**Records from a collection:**
>>>

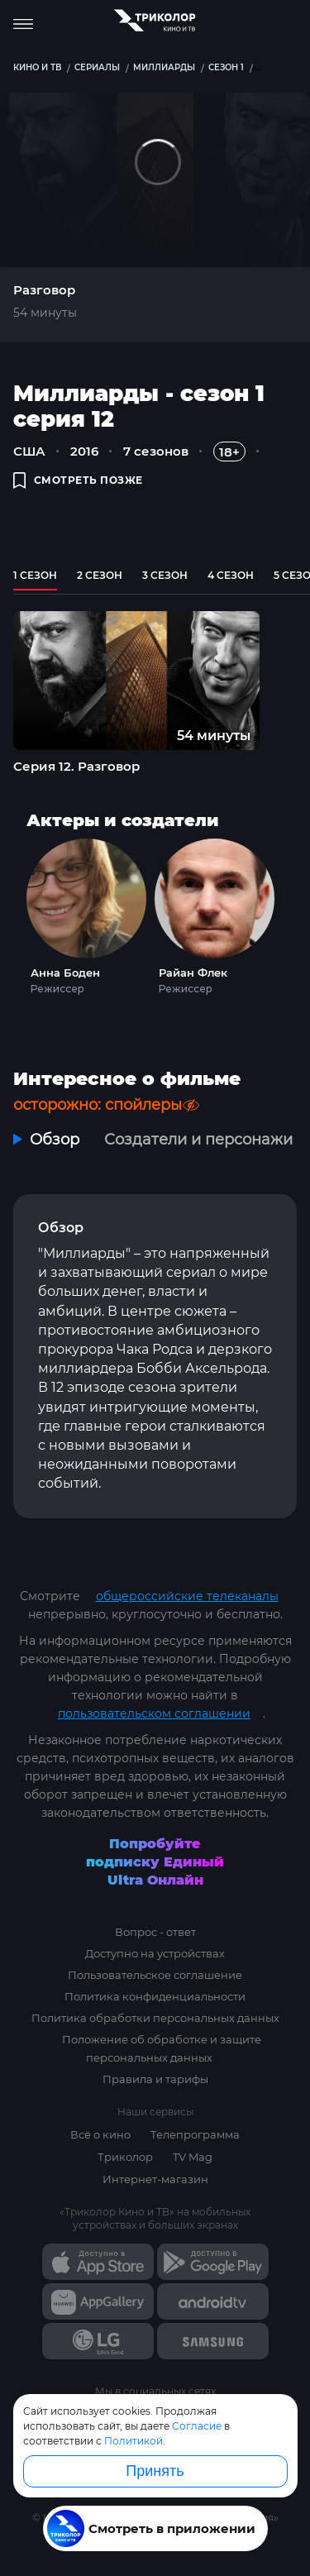 This screenshot has width=310, height=2576. I want to click on TV Mag, so click(192, 2156).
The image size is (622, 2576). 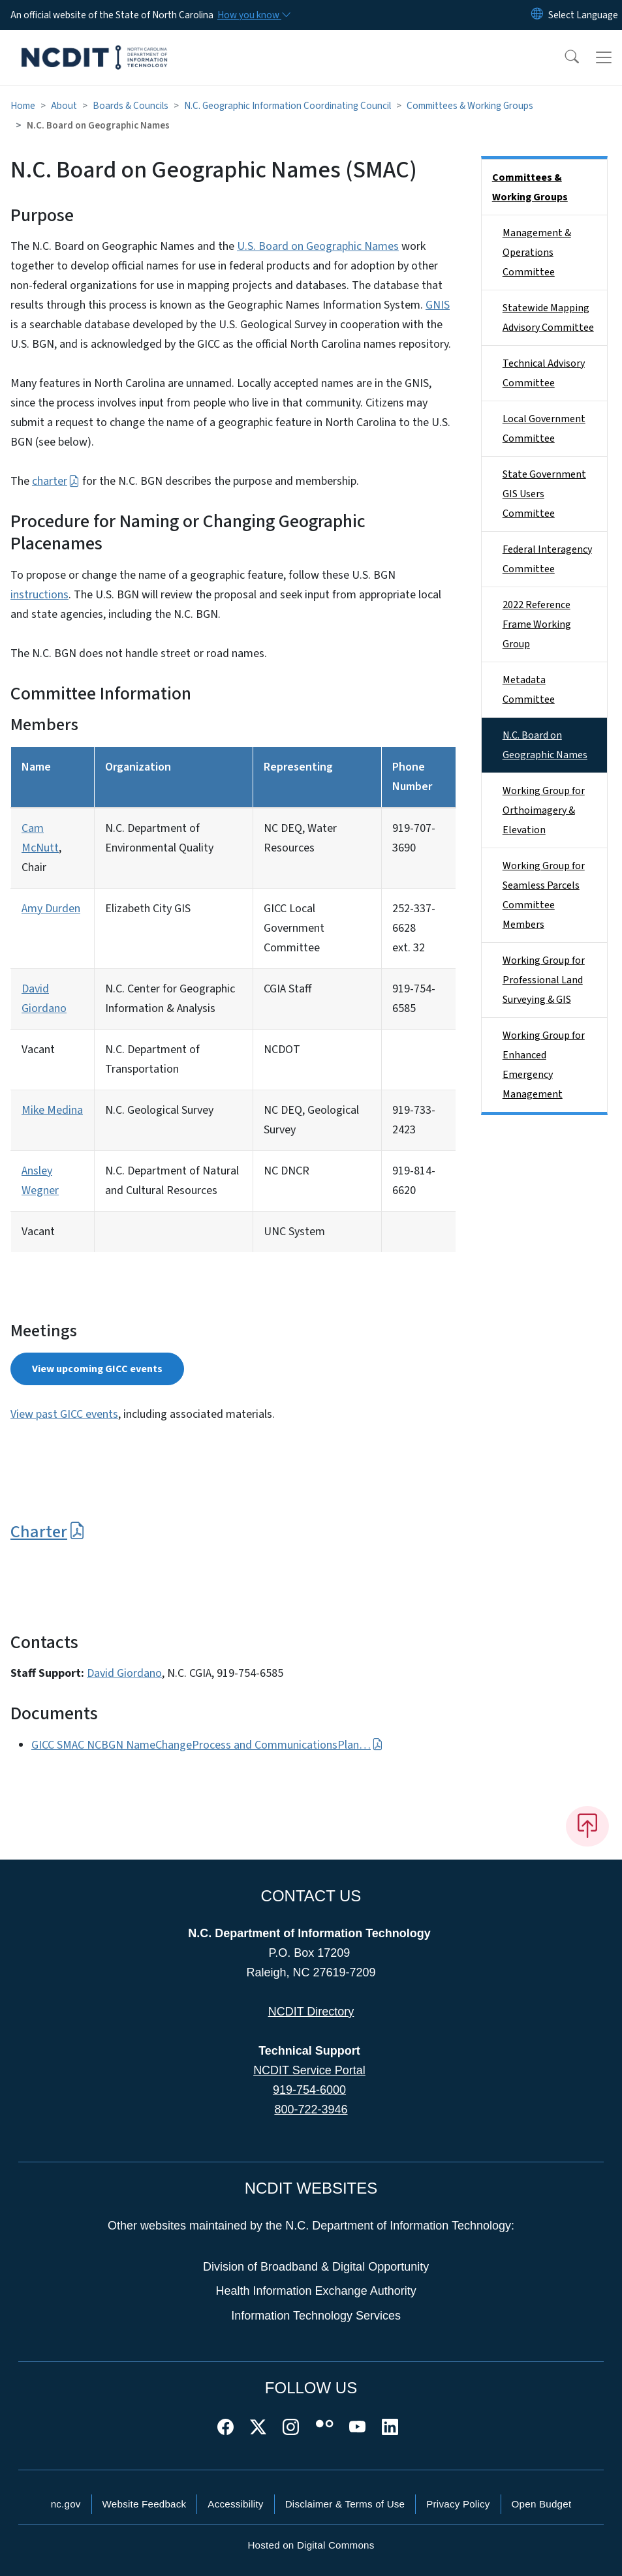 I want to click on Accessibility, so click(x=235, y=2503).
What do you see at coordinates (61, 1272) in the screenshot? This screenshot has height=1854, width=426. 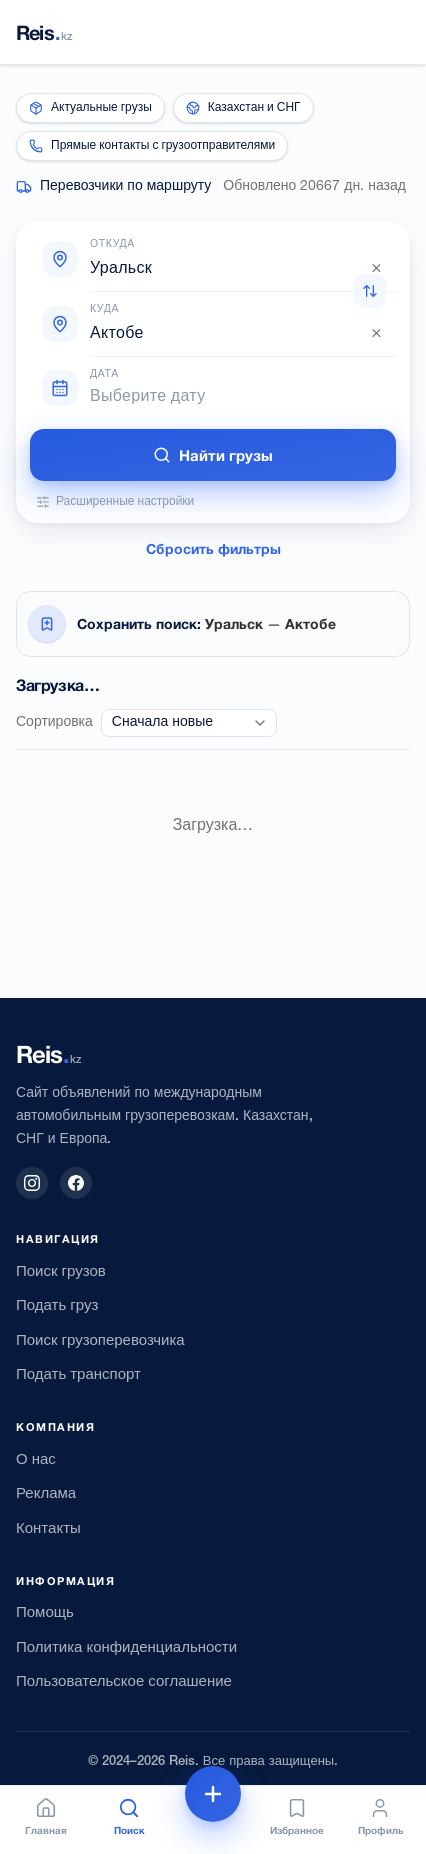 I see `Поиск грузов` at bounding box center [61, 1272].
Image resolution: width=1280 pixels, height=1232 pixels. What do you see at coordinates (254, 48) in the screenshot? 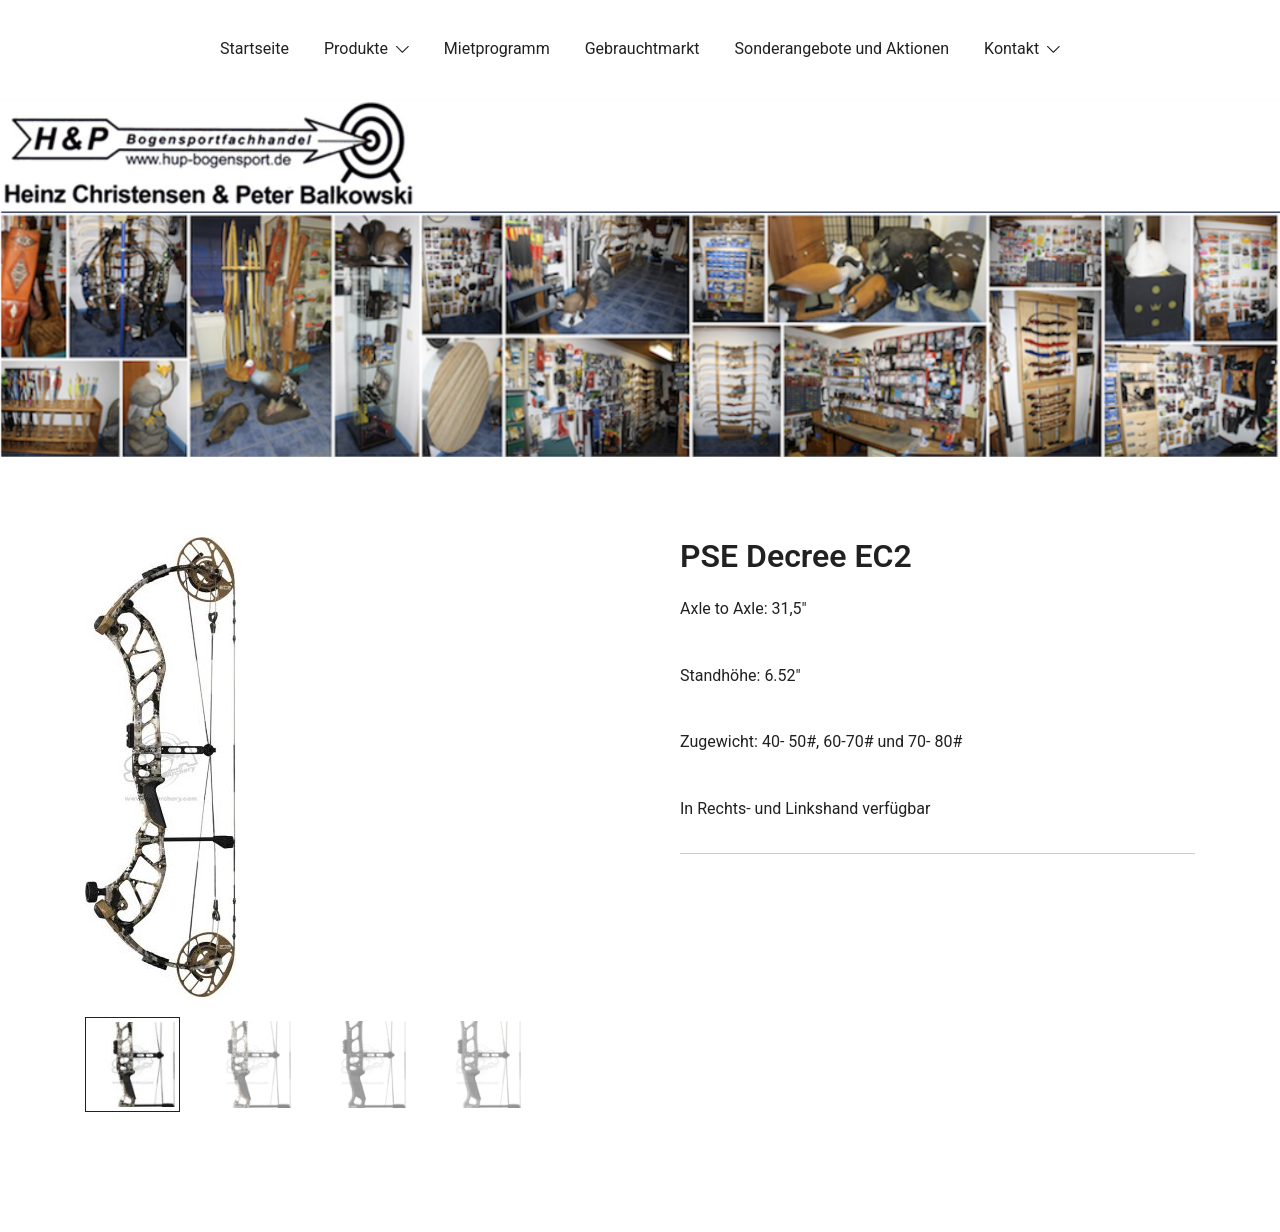
I see `Startseite` at bounding box center [254, 48].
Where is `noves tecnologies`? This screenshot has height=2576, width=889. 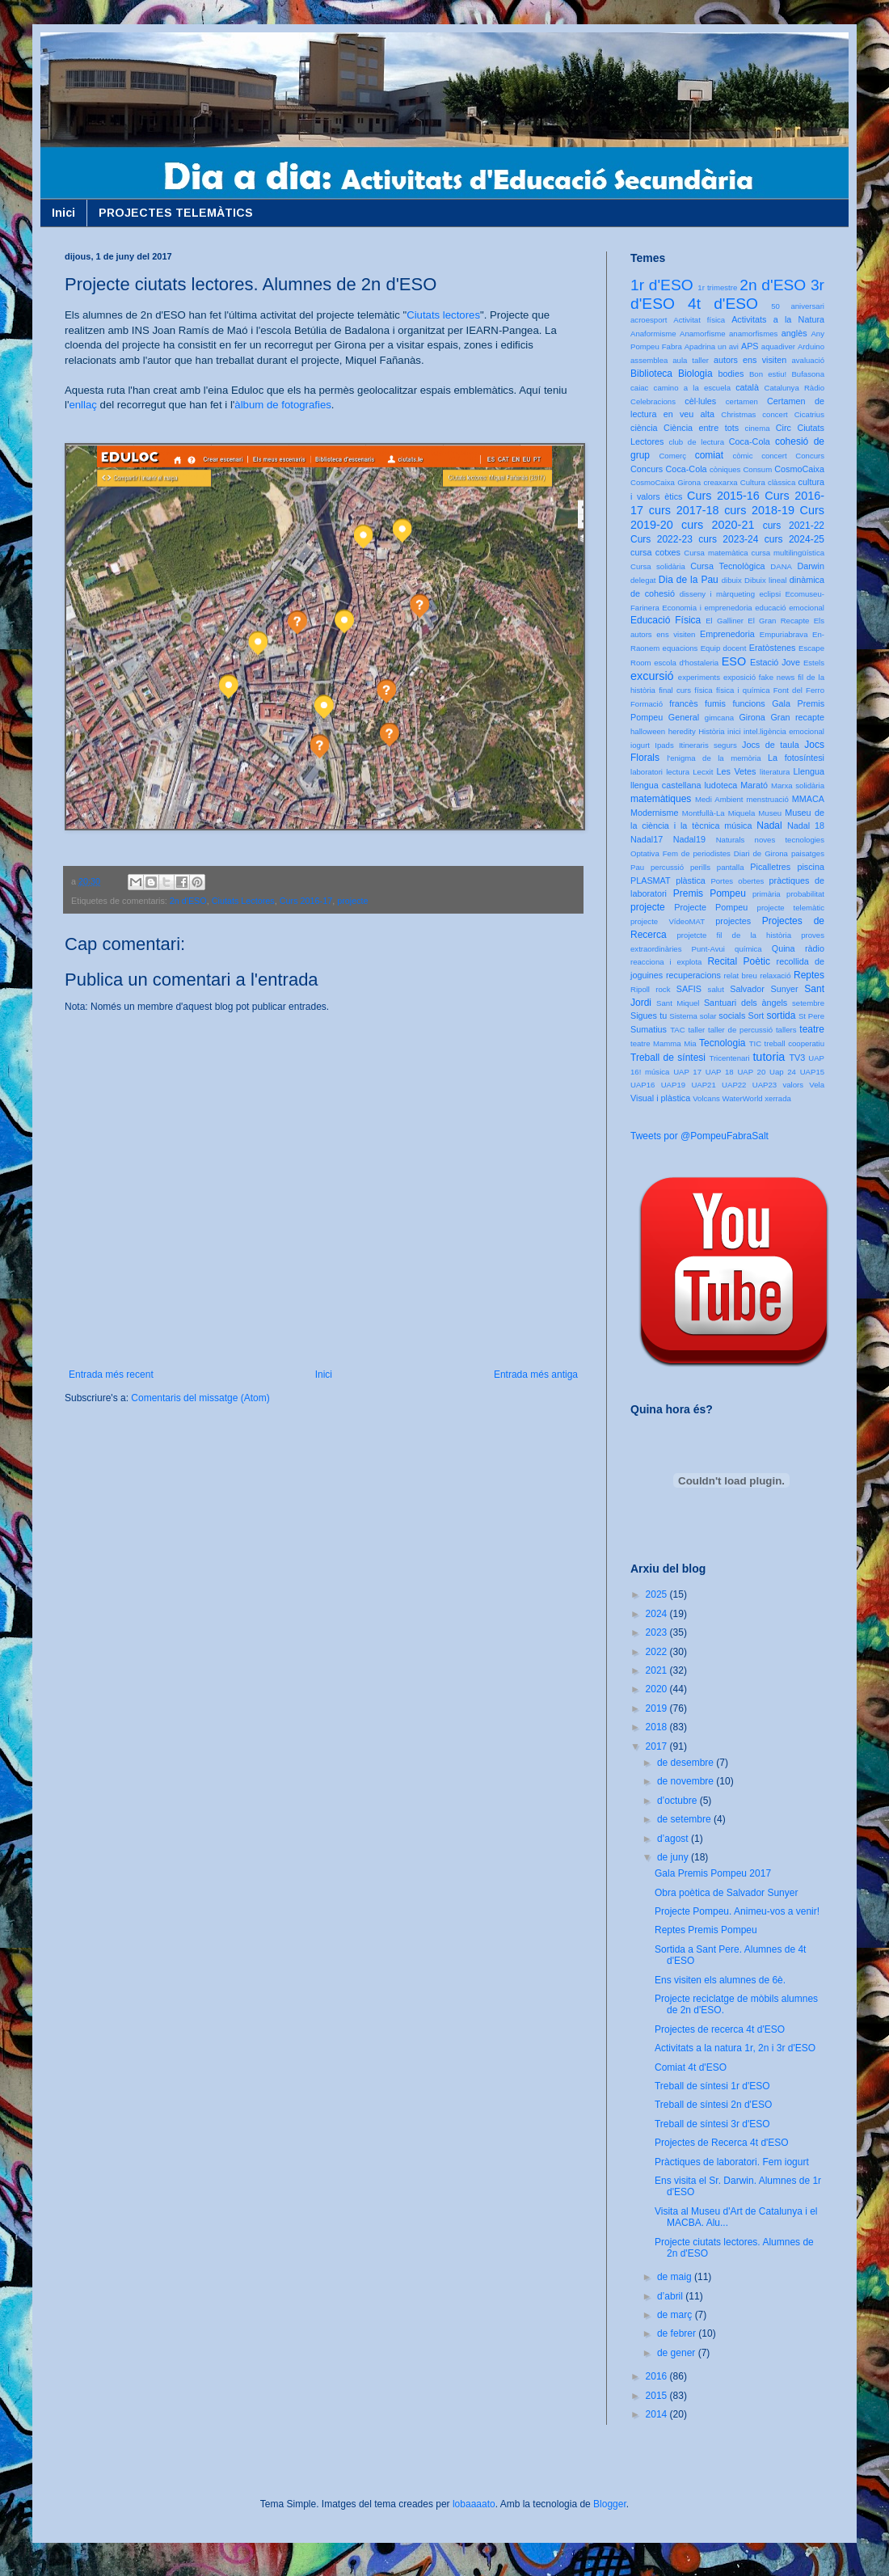
noves tecnologies is located at coordinates (789, 839).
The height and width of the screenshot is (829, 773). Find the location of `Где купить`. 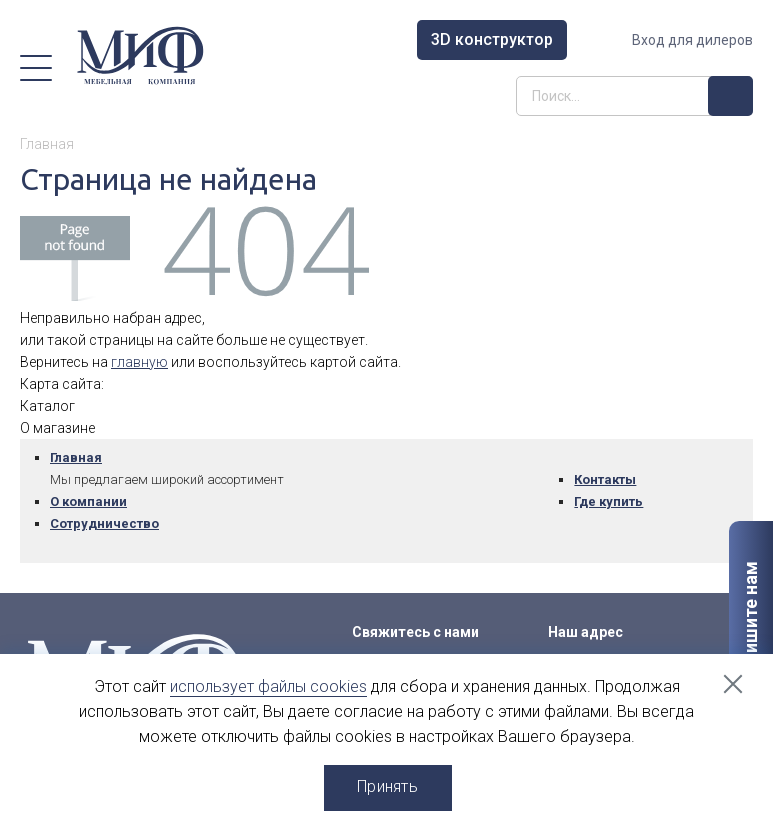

<<<

The required output is an exact copy of the lines from the one with "Image resolution: width=1280" through the final line of the data above, with pictures removed.

**Result below:**
Image resolution: width=1280 pixels, height=1232 pixels. What do you see at coordinates (254, 48) in the screenshot? 
I see `Startseite` at bounding box center [254, 48].
Where is `noves tecnologies`? This screenshot has height=2576, width=889. 
noves tecnologies is located at coordinates (789, 839).
The height and width of the screenshot is (829, 773). Find the location of `Где купить`. 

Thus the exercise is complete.